Bagi masyarakat sipil tidak ada yang baru dalam proses penyidikan Polda terkait penyerangan terhadap Novel Baswedan.
Wartapilihan.com, Jakarta –Rilis Polda sketsa yang disampaikan oleh Polda Metro Jaya kemarin sama sekali tidak menunjukkan perkembangan baru, bahkan ini menunjukkan fakta bahwa banyak kejanggalan dari proses penyidikan yang dilakukan oleh kepolisian dan sekaligus membuktikan pentingnya dibentuk TGPF, karena;
Pertama, memperkuat fakta lambatnya kasus ini ditangani karena sketsa itu baru dihasilkan polisi setelah 226 hari (hari dirilis ke publik) padahal sketsa itu sudah dipublikasi dan dimuat oleh salah satu Koran dan Majalan nasional sejak 1 Agustus 2017 yang lalu, wartawan lebih cepat menghasilkan sketsa tersebut dibandingkan Polisi. Hal itu disampaikan Ketua Umum Pimpinan Pusat Pemuda Muhammadiyah Dahnil Anzar Simanjuntak di Jakarta, Sabtu (25/11).
“Kedua, kedua sketsa yang dihasilkan berbeda dengan sketsa yang dirilis oleh Kapolri ketika beliau dipanggil Presiden Republik Indonesia, Pak Joko Widodo, apakah yang dimaksud dengan perkembangan baru adalah perbedaan itu? Dan kenapa bisa berbeda itu justru menjadi pertanyaan besar,” ujar Dahnil.
Ketiga, salah satu sketsa mengidentifikasikan salah satu terduga yang sempat dipanggil dan diperiksa oleh polisi namun karena menurut polisi memiliki alibi yang kuat, maka yang bersangkutan dilepas oleh polisi.
“Keempat, perkembangan positif akan signifikan membuka fakta, apabila dibentuk TGPF, dari kejanggalan-kejanggalan cara kerja polisi tersebut kami khawatir kasus ini justru akan semakin kabur,” tegas Dahnil
Senada hal itu, Direktur Pusat Studi dan Pendidikan HAM Universitas Muhammadiyah Prof. Dr. HAMKA (Pusdikham Uhamka) Maneger Nasution menjelaskan, kasus tersebut berkategori kasus biasa, tentu sudah terungkap tidak hanya pelakunya, tetapi juga motif dan aktor intelektualnya. Apalagi Kapolda mengakui bahwa teror penyiraman air keras terhadap NB dibantu oleh Kepolisian Federal Australia dan tim Inafis Polri. Bahkan kata Kapolda, dalam melaksanakan penyelidikan, Polda Metro Jaya diawasi langsung oleh Mabes Polri.

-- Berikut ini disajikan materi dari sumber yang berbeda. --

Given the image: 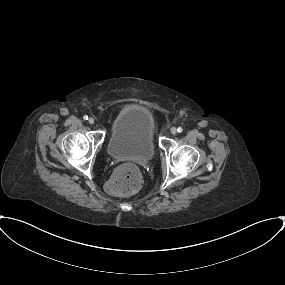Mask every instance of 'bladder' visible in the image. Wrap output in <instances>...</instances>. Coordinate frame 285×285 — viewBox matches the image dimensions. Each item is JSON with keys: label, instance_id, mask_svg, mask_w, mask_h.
<instances>
[{"label": "bladder", "instance_id": "31cf9c89", "mask_svg": "<svg viewBox=\"0 0 285 285\" xmlns=\"http://www.w3.org/2000/svg\"><path fill=\"white\" fill-rule=\"evenodd\" d=\"M107 149L113 158L148 161L154 156V124L145 106L128 107L112 124Z\"/></svg>", "mask_w": 285, "mask_h": 285}]
</instances>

“Lalu, kenapa sudah memasuki 8 bulan kasus ini belum juga teruangkap atau diungkap? Karena kasus itu bukan kasus biasa, tapi kasus luar biasa,” ungkap Manegerm
Menurutnya, kasus NB, bukan hanya kasus biasa, tetapi terencana dan dilakukan orang terlatih. Ini kasus bernyansa konspirasi. Kasus ini bukan hanya menyangkut NB saja, tetapi juga mengancam masa depan demokrasi dan HAM serta masa depan pemberantasan korupsi Indonesia.
“Saya mendorong Komnas HAM untuk kembali menggunakan mandatnya misalnya dengan membentuk semacam Tim Gabungan Pencari Fakta kasus NB dengan melibatkan unsur masyarakat sipil anti korupsi,” saran dia.
Selain itu, kata Maneger, publik harus mendorong dan mendukung agar Presiden Jokowi sebagai Kepala Negara mengambil tanggung jawab dengan membentuk semacam Tim Gabungan Independen.
“Indonesia harus menuntaskan kasus tersebut agar tidak menjadi beban sejarah bangsa dan memastikan tidak terulang lagi kasus yang sama dimasa yang akan datang,” pungkasnya.